BESCHLOSS: Well, I think the beginning thing is to say that no one would ever want to run for reelection with an unemployment that's getting close to 10 percent as it is right now, or a poverty rate that's as high as it is right now or some of the other things that are distressing about this economy. But when you're looking at the elections of the past, you also have to take into account, these people were running against opponents. FDR was running against Alf Landon, who, in many ways, said I'm going to bring back the policies of Herbert Hoover. Had he run against a more progressive Republican who said I accept the New Deal, Social Security and all that, but I'll administer it better and more cheaply, that person might have given FDR a real run. Same thing with Ronald Reagan in 1984. If there had been an opponent who was not so closely tied to Jimmy Carter, who had become so unpopular, that would have been a closer race too. So, anyone who's saying that President Obama is finished because of these bad unemployment and poverty numbers - sure doesn't help; he's going to have a very tough time - but tell me who the opponent is going to be.
CORNISH: Well, let's look at the field. Are there any particular opponents you see on the Republican side who would, based on these sort of historical precedents, really pose a threat?
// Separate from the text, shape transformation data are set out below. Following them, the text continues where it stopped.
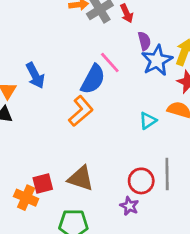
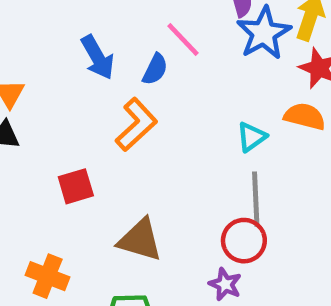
blue arrow: (35, 75) -> (98, 57), moved
blue semicircle: (93, 79) -> (155, 69), size x0.6
gray line: (167, 174) -> (256, 199), moved
red square: (43, 184) -> (76, 186), moved

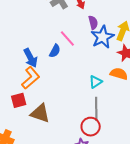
blue arrow: (98, 57) -> (30, 58), moved
orange L-shape: (136, 124) -> (31, 78), moved
brown triangle: (140, 240) -> (40, 113), moved

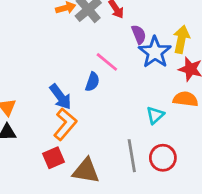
gray line: (96, 109) -> (132, 156), moved
red circle: (91, 127) -> (163, 158), moved

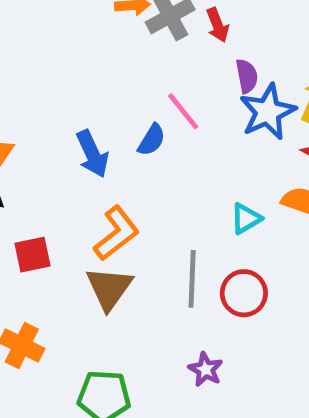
orange L-shape: (65, 124) -> (116, 233), moved
red square: (54, 158) -> (32, 255), moved
brown triangle: (86, 171) -> (109, 288), turned 44

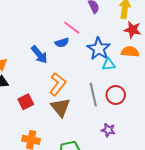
blue star: (268, 112) -> (99, 49), moved
blue semicircle: (152, 140) -> (62, 43), turned 56
cyan triangle: (246, 218) -> (109, 64), turned 40

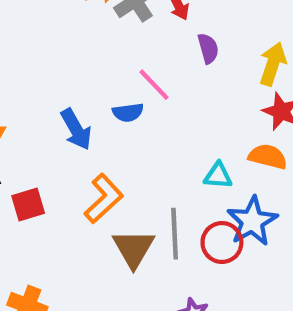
blue star: (99, 49) -> (252, 221), moved
red square: (26, 102) -> (28, 205), moved
brown triangle: (60, 107) -> (133, 248), moved

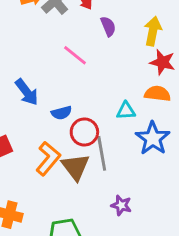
blue semicircle: (128, 112) -> (61, 113), moved
orange L-shape: (104, 199) -> (48, 159), moved
red circle: (222, 243) -> (84, 132), moved

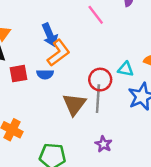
blue semicircle: (61, 113) -> (45, 74), moved
red circle: (84, 132) -> (100, 80), moved
orange L-shape: (48, 159) -> (59, 53), moved

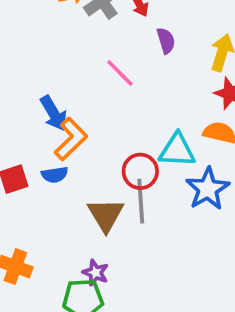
cyan triangle: (126, 69) -> (177, 150), size x1.5
purple star: (104, 144) -> (96, 273), moved

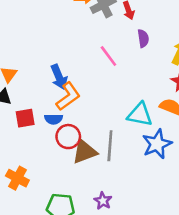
red circle: (140, 171) -> (68, 137), moved
brown triangle: (106, 215) -> (84, 152), turned 32
purple star: (96, 273) -> (103, 201), moved

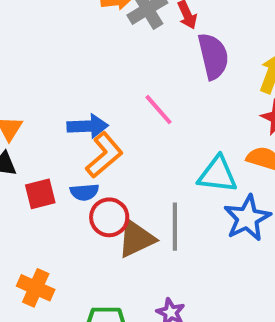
purple semicircle: (143, 38) -> (213, 56), size x1.6
pink line: (108, 56) -> (159, 110), moved
blue arrow: (59, 77) -> (88, 126), turned -65

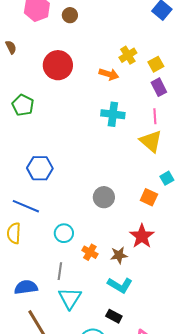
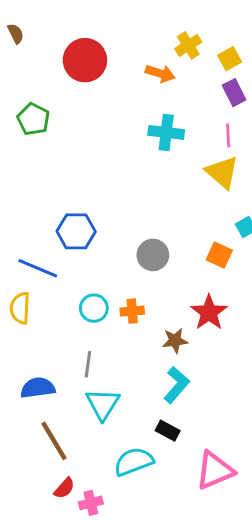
blue hexagon: (40, 168) -> (76, 231), moved
orange cross: (90, 252) -> (132, 311), moved, turned -35
cyan L-shape: (120, 285) -> (176, 385), turned -80

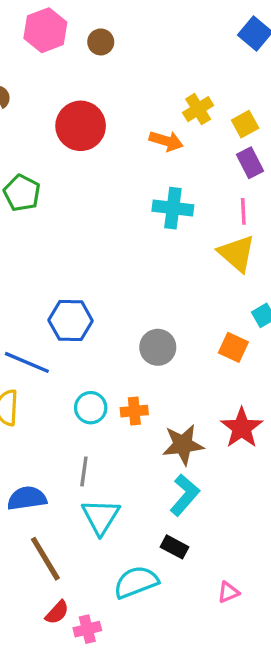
red star: (209, 313) -> (242, 428), moved
brown star: (175, 341) -> (183, 445), size x1.4
pink triangle: (215, 470) -> (228, 592), size x0.5

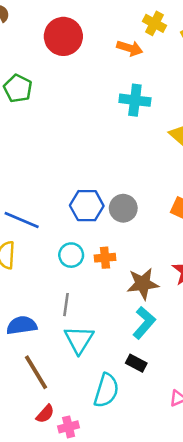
yellow cross: (198, 109) -> (154, 23), turned -30
blue hexagon: (71, 320) -> (87, 206), moved
cyan semicircle: (136, 582) -> (106, 390), turned 128

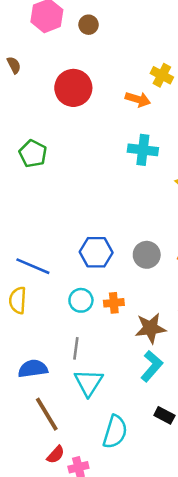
green pentagon: (18, 88) -> (33, 154), moved
gray circle: (123, 208) -> (147, 255), moved
black rectangle: (136, 363) -> (164, 415), moved

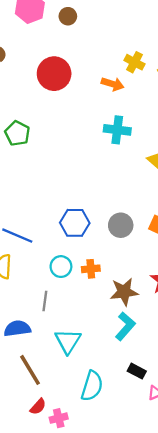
gray line: (76, 348) -> (45, 301), moved

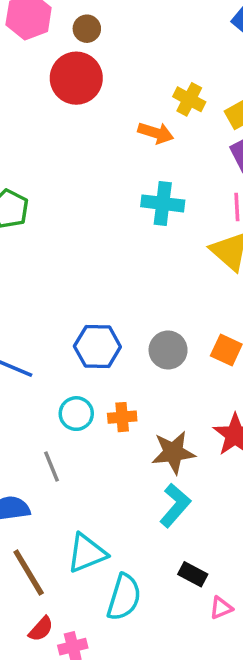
red circle: (54, 74) -> (76, 78), moved
gray line: (45, 301) -> (52, 467), turned -30
cyan triangle: (68, 341) -> (87, 553), moved, turned 36

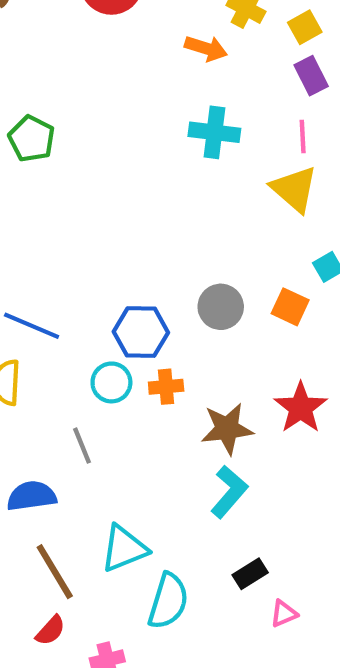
blue hexagon: (97, 346) -> (141, 332), moved
black rectangle: (193, 574) -> (250, 574), turned -60
red semicircle: (41, 629) -> (50, 630), moved

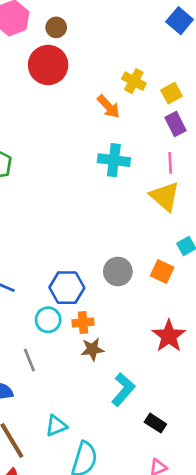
orange arrow: (206, 48) -> (108, 107), turned 30
brown star: (227, 429) -> (92, 349), moved, size x0.7
cyan triangle: (124, 548) -> (56, 426), size x0.7
black rectangle: (250, 574) -> (155, 423), moved, turned 65

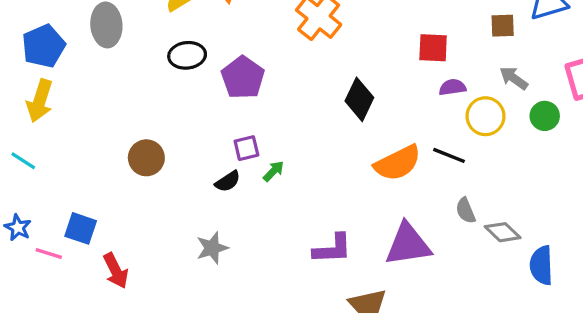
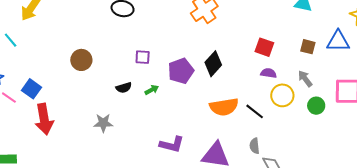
purple pentagon: (243, 78) -> (181, 71), moved
purple square: (246, 148) -> (143, 57), moved
red arrow: (116, 271) -> (44, 119), size x1.4

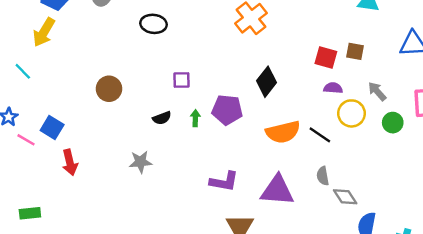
brown square: (308, 47) -> (355, 51), moved
purple pentagon: (181, 71) -> (227, 110), moved, turned 30
green arrow: (152, 90) -> (195, 118), turned -56
red arrow: (44, 119) -> (70, 162), size x0.7

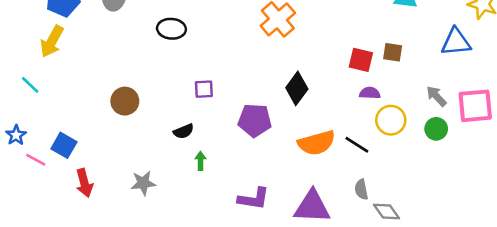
gray arrow: (377, 91) -> (436, 96), moved
green arrow: (195, 118) -> (201, 161), moved
gray star: (140, 162) -> (143, 183), moved

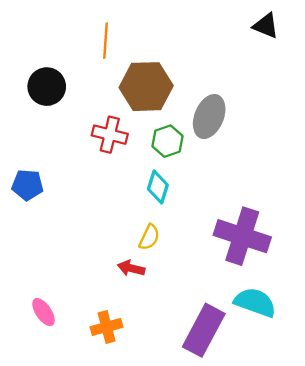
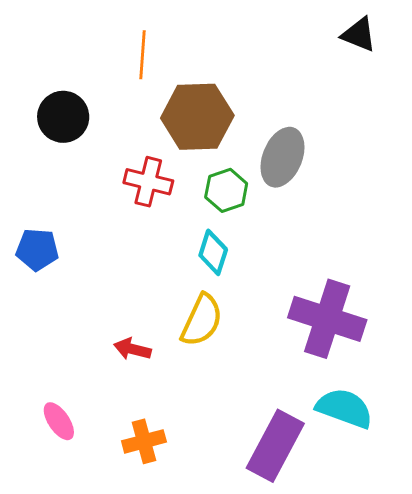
yellow semicircle: (149, 237) -> (202, 320), size x1.5
red arrow: (131, 268) -> (132, 349), moved

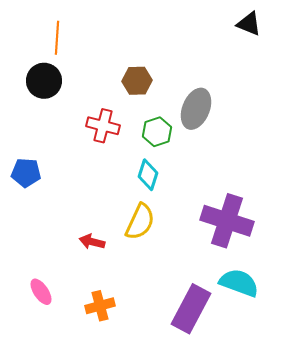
orange line: (143, 55) -> (57, 38), moved
brown hexagon: (197, 117) -> (137, 81), size x0.6

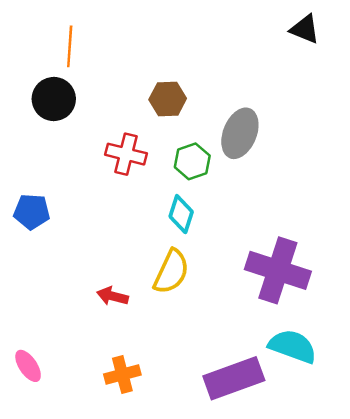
pink ellipse: (41, 292) -> (28, 366), moved
purple rectangle: (191, 309) -> (234, 378), turned 42

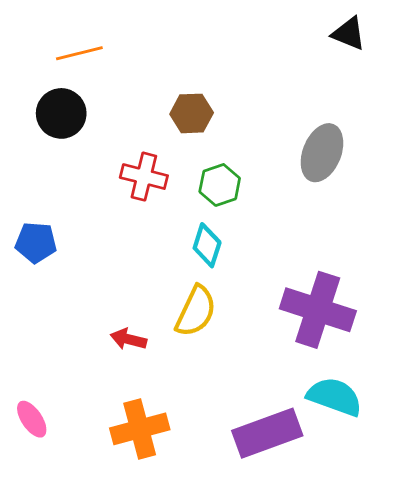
orange line: (70, 46) -> (79, 53), turned 72
gray ellipse: (240, 133) -> (322, 153), moved
orange cross: (122, 375) -> (140, 429), size x1.4

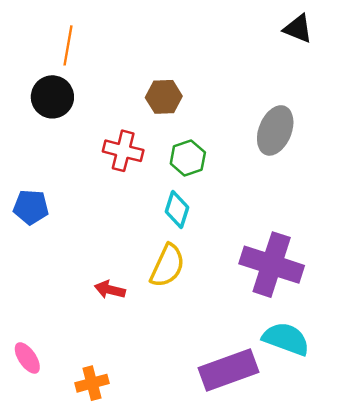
orange line: (79, 53) -> (68, 45), turned -66
orange cross: (140, 429) -> (92, 383), moved, size x0.7

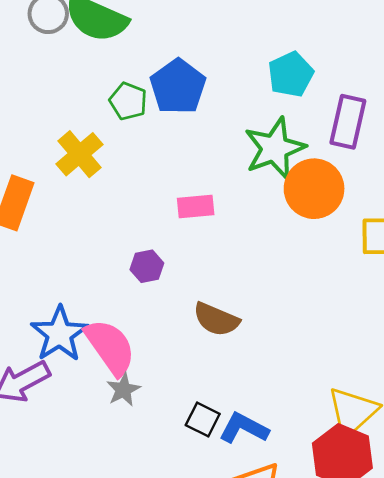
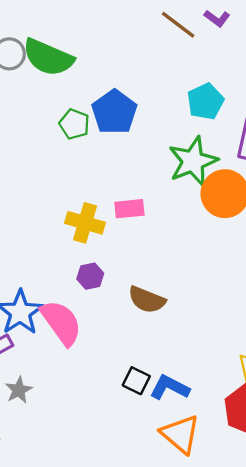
yellow cross: (80, 154) -> (85, 223), moved, turned -33
purple hexagon: (147, 266) -> (90, 276), moved
gray star: (123, 390) -> (19, 390), moved

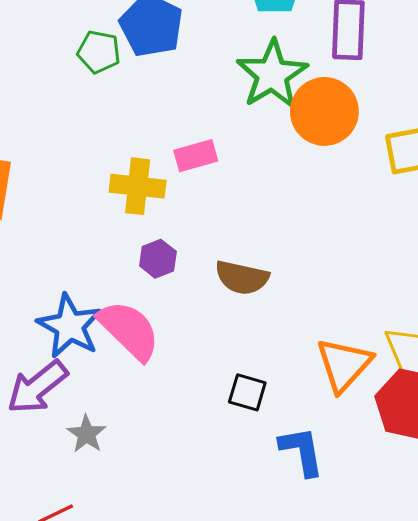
blue L-shape: (170, 387) -> (302, 451), moved, turned 63
orange triangle: (180, 434) -> (344, 365), moved, turned 42

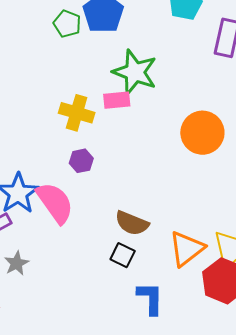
green star: (272, 74) -> (135, 72), moved, turned -30
orange circle: (324, 111) -> (202, 133), moved
brown semicircle: (242, 278) -> (132, 223), moved

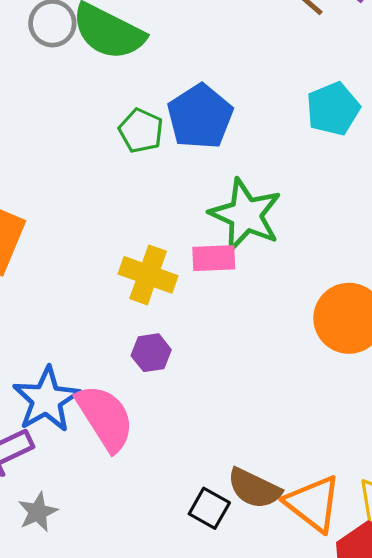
brown semicircle: (132, 223) -> (254, 488), moved
orange triangle: (187, 249) -> (313, 503), turned -48

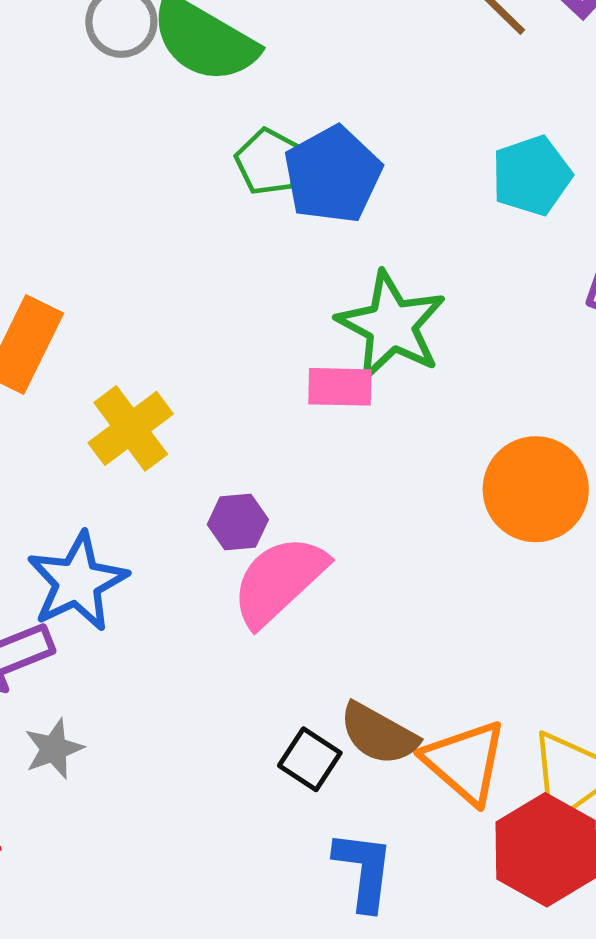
green pentagon: (141, 131) -> (269, 162), moved
yellow cross: (148, 275) -> (131, 428), moved, turned 30
pink semicircle: (105, 418) -> (279, 581), moved, turned -104

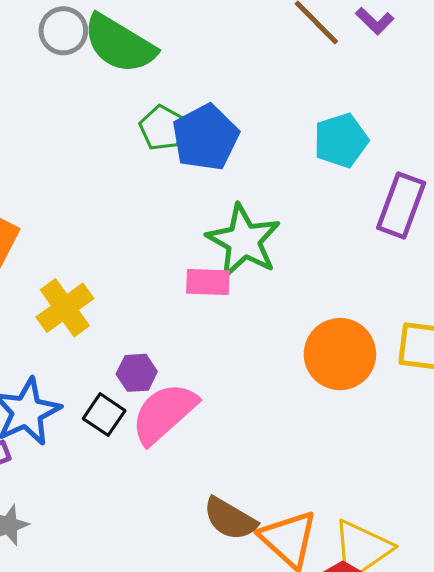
black square: (310, 759) -> (104, 415), moved

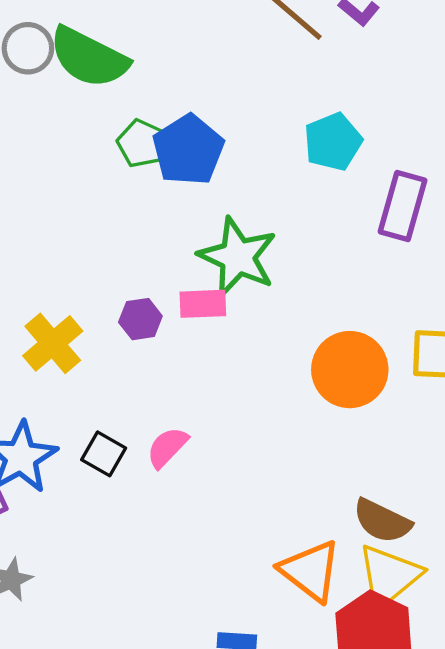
purple hexagon: (137, 373) -> (140, 319), moved
pink semicircle: (164, 413) -> (167, 447), size x0.6
brown semicircle: (230, 519) -> (382, 521), moved

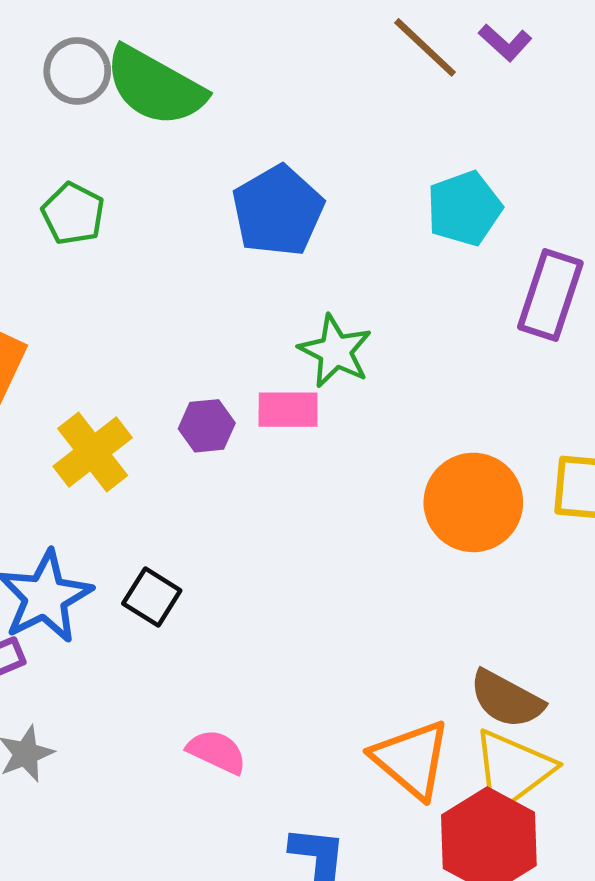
green pentagon: (141, 143) -> (73, 214), moved
green star: (238, 257) -> (335, 351), size x0.7
pink semicircle: (167, 447) -> (217, 752), moved, turned 69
BESCHLOSS: As a registered Independent, I can tell you I'm doing this only academically. I think the amazing thing is that this far out it is almost impossible to say. If we were talking at this point in the 1980 cycle, which would have been the fall of 1979, many quite intelligent people would have said, you know, best opponent for Jimmy Carter is Ronald Reagan - he's too far right, he's too old, too rooted in the movie industry, you know, less of a commanding leader. Many of the people on the Carter White House staff were praying for Ronald Reagan. It was hard to anticipate that a year later Ronald Reagan might ultimately have turned out to be Carter's strongest competition.
CORNISH: Presidential historian Michael Beschloss speaking with us in our Washington studios. Michael, thank you so much.